Collected data
=== Section Start ===

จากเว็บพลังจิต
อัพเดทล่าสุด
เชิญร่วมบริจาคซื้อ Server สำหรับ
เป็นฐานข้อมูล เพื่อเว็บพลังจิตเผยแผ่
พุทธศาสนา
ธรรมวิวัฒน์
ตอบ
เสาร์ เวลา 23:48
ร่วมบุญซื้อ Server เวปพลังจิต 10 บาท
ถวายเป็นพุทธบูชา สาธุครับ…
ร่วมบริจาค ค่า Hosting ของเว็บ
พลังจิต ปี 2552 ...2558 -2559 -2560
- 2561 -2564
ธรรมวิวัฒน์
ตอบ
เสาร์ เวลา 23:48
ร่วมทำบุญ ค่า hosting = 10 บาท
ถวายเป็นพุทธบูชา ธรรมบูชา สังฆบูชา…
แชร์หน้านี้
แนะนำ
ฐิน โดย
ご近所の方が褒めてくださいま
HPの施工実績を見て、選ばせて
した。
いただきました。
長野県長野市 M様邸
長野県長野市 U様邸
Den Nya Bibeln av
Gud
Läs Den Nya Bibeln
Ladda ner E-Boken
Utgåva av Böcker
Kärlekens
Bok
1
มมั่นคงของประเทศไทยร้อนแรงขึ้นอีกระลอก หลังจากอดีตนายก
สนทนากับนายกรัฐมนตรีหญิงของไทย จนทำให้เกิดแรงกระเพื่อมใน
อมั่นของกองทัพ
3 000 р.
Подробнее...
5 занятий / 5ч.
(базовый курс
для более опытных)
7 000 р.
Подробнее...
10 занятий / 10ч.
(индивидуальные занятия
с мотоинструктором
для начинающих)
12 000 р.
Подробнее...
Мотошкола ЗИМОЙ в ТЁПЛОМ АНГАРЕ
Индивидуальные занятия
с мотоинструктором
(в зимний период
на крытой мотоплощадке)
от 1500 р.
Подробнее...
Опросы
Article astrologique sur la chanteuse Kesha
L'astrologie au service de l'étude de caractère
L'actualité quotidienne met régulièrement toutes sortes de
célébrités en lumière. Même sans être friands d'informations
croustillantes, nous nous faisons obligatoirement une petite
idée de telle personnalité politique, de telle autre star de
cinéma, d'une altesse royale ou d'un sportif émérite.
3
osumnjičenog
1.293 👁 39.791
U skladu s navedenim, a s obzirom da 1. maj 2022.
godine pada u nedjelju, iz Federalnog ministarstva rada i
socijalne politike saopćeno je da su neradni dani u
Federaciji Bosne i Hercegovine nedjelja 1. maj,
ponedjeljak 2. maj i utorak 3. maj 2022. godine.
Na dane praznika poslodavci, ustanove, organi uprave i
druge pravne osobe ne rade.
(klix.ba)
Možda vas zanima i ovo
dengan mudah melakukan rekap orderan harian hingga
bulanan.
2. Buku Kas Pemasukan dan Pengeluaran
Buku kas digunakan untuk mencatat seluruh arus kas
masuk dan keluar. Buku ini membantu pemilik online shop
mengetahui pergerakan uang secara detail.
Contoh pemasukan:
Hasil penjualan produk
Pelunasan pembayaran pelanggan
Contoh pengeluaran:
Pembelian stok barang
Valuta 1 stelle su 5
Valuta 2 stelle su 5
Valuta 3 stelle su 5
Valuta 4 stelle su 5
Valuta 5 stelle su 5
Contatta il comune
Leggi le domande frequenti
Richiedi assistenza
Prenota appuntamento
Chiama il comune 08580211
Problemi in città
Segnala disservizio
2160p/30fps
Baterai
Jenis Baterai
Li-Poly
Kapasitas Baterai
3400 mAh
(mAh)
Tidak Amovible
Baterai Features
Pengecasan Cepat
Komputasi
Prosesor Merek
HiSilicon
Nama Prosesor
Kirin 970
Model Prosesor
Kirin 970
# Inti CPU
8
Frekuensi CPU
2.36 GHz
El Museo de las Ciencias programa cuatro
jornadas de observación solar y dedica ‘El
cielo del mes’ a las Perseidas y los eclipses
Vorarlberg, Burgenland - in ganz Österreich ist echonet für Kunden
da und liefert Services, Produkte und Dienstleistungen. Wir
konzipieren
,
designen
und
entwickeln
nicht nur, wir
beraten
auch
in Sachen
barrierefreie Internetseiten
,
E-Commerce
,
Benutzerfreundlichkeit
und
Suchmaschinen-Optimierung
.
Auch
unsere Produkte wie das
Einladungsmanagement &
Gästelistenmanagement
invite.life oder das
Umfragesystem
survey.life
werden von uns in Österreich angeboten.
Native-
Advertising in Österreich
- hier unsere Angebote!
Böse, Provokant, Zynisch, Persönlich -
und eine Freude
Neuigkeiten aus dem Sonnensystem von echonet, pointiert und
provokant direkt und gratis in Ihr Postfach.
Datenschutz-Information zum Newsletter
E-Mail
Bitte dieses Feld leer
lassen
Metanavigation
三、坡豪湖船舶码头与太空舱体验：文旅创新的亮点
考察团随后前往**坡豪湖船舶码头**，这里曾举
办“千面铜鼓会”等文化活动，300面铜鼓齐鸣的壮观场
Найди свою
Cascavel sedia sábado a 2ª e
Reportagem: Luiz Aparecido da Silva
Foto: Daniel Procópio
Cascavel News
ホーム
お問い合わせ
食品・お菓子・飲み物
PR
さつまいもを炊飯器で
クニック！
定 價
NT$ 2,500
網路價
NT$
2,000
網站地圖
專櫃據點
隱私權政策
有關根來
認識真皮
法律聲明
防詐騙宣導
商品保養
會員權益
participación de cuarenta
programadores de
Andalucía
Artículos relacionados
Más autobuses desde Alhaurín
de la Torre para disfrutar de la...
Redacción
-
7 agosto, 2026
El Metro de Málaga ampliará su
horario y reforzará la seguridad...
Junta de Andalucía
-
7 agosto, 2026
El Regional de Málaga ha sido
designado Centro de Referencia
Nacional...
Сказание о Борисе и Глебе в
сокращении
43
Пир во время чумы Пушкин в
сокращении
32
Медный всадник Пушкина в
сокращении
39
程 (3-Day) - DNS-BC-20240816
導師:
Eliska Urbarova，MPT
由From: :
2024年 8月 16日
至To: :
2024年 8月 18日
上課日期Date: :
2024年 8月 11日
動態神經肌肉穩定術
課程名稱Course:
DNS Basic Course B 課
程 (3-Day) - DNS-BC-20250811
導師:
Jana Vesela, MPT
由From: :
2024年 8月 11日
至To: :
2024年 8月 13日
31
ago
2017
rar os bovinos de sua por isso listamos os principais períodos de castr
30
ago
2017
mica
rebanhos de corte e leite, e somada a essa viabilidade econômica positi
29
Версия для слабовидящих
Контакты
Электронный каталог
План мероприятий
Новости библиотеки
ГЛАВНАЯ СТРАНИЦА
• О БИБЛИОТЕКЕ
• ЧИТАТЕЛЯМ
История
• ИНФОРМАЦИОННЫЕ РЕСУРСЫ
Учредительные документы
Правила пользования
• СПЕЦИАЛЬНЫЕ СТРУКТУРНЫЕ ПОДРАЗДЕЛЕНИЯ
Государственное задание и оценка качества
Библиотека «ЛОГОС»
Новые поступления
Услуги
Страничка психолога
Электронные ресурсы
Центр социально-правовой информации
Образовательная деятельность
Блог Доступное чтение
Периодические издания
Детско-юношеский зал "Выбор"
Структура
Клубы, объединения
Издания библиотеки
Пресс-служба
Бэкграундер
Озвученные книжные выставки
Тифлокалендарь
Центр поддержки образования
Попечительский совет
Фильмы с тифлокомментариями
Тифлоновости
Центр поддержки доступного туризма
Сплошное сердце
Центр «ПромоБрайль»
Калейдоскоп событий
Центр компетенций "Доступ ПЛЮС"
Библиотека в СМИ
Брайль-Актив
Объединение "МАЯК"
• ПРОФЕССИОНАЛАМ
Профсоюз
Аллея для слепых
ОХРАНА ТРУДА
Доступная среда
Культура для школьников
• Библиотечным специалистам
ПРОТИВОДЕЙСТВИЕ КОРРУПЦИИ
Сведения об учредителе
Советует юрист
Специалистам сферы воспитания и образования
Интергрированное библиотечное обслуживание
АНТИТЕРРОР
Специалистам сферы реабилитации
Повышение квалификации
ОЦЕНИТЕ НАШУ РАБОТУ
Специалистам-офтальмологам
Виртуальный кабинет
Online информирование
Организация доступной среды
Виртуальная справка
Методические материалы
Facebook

=== Section End ===

• EXERCISE DESCRIPTION: Among the records above, extract exactly the lines from the line with "Новые поступления" to the line with "Организация доступной среды", both lines included, and leave out the rest.

• TASK SOLUTION:
Новые поступления
Услуги
Страничка психолога
Электронные ресурсы
Центр социально-правовой информации
Образовательная деятельность
Блог Доступное чтение
Периодические издания
Детско-юношеский зал "Выбор"
Структура
Клубы, объединения
Издания библиотеки
Пресс-служба
Бэкграундер
Озвученные книжные выставки
Тифлокалендарь
Центр поддержки образования
Попечительский совет
Фильмы с тифлокомментариями
Тифлоновости
Центр поддержки доступного туризма
Сплошное сердце
Центр «ПромоБрайль»
Калейдоскоп событий
Центр компетенций "Доступ ПЛЮС"
Библиотека в СМИ
Брайль-Актив
Объединение "МАЯК"
• ПРОФЕССИОНАЛАМ
Профсоюз
Аллея для слепых
ОХРАНА ТРУДА
Доступная среда
Культура для школьников
• Библиотечным специалистам
ПРОТИВОДЕЙСТВИЕ КОРРУПЦИИ
Сведения об учредителе
Советует юрист
Специалистам сферы воспитания и образования
Интергрированное библиотечное обслуживание
АНТИТЕРРОР
Специалистам сферы реабилитации
Повышение квалификации
ОЦЕНИТЕ НАШУ РАБОТУ
Специалистам-офтальмологам
Виртуальный кабинет
Online информирование
Организация доступной среды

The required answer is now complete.